Using Predictive Analytics Capability to Resolve Critical Incidents

CloudFabrix solution provides a holistic approach for enterprises to implement proactive operations with the objective of eliminating/reducing critical incidents and improving customer satisfaction.

The solution primarily relies on applying regression/forecasting models on any time-series data to detect and forecast anomalies. One of the unique features of the solution is the ability to convert unstructured data such as logs/incidents/alerts into time-series data to be used for running prediction models.

While the technology allows the model to run on any time-series data, it may not be practical to do this across all the data points due to the sheer quantity of data in any given enterprise.

Hence we propose the following process to identify key data points by applying correlation algorithms between high-level KPIs and IT metrics/logs/traces. Once identified, the prediction models can be applied to them. This approach helps enterprises achieve the incident prevention/reduction objective in the most efficient way possible.
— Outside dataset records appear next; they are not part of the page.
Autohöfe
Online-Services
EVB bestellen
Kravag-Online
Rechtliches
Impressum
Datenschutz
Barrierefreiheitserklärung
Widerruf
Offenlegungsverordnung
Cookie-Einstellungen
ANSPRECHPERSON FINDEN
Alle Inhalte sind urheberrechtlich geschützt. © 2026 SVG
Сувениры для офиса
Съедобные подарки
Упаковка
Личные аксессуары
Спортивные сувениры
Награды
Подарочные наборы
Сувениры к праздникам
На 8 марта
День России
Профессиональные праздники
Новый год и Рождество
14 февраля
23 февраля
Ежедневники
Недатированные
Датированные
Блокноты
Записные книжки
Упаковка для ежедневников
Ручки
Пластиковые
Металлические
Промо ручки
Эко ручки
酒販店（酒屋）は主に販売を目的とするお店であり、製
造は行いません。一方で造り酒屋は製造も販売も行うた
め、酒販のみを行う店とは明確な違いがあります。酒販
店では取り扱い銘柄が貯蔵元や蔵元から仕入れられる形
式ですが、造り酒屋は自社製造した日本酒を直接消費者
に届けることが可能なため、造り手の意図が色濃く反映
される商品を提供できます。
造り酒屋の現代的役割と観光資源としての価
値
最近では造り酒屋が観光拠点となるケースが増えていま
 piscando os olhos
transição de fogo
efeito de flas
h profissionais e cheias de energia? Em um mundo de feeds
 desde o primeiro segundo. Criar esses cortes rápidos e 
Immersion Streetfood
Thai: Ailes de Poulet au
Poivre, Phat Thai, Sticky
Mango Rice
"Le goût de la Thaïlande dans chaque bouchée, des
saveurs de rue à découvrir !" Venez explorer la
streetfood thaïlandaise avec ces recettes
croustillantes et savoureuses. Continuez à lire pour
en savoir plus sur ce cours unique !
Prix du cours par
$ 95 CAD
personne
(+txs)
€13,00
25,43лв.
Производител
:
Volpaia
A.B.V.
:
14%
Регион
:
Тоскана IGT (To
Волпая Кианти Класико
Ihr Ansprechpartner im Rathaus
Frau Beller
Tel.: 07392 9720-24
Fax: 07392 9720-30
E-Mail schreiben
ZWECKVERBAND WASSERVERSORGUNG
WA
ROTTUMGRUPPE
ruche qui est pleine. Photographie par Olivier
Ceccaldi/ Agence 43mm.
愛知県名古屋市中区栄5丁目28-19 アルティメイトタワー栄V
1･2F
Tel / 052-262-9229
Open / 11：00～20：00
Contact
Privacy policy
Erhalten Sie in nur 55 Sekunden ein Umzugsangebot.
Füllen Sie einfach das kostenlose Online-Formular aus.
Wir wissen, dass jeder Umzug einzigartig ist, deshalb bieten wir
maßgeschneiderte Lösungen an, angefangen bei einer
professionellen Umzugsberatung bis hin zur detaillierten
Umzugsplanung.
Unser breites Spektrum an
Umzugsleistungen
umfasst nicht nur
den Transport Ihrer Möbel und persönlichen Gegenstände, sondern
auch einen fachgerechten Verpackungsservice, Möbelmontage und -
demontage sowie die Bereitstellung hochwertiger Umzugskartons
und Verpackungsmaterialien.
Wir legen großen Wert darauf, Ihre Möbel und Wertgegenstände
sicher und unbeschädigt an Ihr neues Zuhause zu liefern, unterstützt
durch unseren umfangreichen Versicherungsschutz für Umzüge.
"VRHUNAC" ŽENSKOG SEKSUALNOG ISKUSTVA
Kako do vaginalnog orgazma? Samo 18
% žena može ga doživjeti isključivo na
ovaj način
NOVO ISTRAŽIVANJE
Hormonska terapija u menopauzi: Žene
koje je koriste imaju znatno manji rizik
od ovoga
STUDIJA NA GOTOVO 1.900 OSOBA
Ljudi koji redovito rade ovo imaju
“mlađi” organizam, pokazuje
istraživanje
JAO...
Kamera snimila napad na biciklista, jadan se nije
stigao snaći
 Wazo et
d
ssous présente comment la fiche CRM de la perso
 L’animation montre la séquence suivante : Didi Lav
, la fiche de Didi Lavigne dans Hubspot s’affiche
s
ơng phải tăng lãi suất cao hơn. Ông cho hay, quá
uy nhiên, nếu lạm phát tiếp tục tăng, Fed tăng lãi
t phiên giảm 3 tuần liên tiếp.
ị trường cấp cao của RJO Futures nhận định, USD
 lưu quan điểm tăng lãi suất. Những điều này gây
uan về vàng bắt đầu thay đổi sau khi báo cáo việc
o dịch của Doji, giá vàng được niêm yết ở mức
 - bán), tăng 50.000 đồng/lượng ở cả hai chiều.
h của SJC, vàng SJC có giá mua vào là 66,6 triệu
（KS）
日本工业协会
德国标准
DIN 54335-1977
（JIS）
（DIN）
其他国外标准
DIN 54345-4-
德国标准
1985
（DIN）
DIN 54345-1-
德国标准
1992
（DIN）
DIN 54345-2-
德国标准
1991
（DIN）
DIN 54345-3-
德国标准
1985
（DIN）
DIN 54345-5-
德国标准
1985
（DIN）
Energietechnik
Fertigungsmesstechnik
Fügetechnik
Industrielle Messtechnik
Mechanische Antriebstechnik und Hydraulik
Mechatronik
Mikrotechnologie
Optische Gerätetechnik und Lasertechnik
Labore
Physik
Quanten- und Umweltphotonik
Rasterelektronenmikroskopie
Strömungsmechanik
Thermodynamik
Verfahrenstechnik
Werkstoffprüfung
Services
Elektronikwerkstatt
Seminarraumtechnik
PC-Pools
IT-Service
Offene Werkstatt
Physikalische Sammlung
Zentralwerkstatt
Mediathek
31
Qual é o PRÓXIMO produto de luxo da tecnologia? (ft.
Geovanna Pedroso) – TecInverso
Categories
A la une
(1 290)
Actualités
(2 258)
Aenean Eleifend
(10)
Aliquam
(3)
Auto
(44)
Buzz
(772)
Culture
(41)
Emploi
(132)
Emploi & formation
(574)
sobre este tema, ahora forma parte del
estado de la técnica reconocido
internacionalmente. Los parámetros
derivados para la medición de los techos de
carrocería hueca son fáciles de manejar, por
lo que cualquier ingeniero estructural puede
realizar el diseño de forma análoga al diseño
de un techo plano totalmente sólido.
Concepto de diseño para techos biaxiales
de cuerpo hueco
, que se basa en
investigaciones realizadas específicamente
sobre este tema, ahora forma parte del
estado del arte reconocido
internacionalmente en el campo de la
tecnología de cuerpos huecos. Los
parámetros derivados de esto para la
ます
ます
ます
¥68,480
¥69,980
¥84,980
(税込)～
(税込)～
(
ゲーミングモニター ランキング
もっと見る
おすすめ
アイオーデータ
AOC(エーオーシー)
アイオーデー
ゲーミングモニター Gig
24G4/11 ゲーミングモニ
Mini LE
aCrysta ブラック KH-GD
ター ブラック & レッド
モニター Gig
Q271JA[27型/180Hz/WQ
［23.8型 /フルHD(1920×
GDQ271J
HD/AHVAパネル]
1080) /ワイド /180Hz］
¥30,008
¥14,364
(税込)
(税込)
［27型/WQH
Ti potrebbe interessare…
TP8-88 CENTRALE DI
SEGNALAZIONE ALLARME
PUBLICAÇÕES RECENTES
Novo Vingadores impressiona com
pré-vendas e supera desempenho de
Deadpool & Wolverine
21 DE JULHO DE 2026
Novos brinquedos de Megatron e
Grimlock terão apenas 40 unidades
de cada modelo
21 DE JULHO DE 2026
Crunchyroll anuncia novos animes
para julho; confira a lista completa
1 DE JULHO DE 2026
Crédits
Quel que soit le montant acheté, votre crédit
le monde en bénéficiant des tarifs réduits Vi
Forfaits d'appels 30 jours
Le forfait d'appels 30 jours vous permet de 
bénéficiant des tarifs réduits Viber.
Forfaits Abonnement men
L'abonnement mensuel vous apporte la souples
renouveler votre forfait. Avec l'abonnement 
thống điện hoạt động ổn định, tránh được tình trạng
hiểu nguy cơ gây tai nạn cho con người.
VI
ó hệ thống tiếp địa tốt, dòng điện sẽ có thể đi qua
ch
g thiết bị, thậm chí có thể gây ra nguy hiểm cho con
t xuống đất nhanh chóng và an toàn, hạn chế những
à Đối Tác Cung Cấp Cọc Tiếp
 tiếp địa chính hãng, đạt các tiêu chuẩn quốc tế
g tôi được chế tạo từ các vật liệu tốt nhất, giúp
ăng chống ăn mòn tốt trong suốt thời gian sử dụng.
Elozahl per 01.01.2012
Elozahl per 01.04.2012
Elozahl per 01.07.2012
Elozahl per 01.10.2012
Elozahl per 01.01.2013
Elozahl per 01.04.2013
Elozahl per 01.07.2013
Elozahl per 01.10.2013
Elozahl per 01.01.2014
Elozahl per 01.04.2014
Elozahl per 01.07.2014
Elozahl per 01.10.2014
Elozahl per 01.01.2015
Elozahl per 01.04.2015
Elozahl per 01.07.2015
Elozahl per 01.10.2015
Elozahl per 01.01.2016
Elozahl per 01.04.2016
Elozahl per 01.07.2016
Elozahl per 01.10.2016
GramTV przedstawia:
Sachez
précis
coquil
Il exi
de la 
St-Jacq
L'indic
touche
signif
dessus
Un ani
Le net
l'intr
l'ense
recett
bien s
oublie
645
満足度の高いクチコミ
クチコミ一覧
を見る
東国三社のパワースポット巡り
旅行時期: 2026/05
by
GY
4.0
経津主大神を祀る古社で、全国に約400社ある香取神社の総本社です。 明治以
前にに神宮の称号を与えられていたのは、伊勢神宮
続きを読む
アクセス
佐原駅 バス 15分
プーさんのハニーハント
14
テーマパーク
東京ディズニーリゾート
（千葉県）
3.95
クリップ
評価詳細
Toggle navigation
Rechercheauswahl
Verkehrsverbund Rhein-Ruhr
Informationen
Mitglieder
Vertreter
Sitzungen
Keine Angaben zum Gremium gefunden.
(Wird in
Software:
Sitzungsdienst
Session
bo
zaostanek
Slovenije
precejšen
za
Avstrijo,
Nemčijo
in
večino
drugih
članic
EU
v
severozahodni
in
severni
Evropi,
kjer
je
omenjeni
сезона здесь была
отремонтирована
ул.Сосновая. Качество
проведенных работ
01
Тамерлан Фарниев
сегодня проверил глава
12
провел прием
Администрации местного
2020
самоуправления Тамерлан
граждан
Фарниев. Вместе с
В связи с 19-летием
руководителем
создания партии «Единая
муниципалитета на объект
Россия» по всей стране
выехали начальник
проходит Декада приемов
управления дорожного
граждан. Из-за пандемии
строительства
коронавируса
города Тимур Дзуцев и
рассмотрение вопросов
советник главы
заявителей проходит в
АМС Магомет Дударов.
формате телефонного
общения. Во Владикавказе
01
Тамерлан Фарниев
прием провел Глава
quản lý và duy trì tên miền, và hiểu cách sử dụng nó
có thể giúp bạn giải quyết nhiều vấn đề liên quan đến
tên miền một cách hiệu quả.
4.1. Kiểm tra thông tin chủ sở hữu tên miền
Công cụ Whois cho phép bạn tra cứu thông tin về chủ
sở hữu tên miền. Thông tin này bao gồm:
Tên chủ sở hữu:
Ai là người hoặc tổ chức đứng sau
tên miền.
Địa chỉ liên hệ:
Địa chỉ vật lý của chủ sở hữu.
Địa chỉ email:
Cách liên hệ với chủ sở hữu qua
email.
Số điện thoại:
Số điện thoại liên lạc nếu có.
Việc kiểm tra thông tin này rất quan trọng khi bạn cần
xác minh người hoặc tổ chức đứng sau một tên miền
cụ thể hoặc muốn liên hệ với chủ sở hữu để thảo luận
Discover the key operational relationships and ensure that it is updated on a continuous basis

The following are the relationships that can be learned using the CloudFabrix solution

a) Management relationship – assets monitored by each monitoring tool
b) Metrics/logs/traces available for each asset
c) Relationships between assets

Assets referred here can be for both infrastructure and application. This can be accomplished using a combination of monitoring tools APIs, CMDB data, automated asset discovery, and other data sources (logs, netflow, APM traces, etc.)

Identify key KPIs/Assets that need to be monitored continuously to reduce/eliminate critical incident situations.

This can be driven by a top-down approach where a business provides inputs on the business service KPIs. Alternatively, critical assets can be learned through historical data analysis, e.g., services/assets with high alerts/incidents, etc.

If business service KPIs are provided, the solution will identify the corresponding dependent assets using the asset dependency information.

Find IT metrics/logs/traces that have a high correlation to the health and performance of the critical assets

ML algorithms are applied to learn these correlations – positive or negative.

Continuously monitor the identified observability data (time-series data point)

Once the key observability data is identified, that data will be collected and analyzed continuously:

a) To detect anomalies adjusted for the seasonality behavior
b) To predict anomalies and alert to initiate preventive measures. It will also forecast key insights for the time window of choice.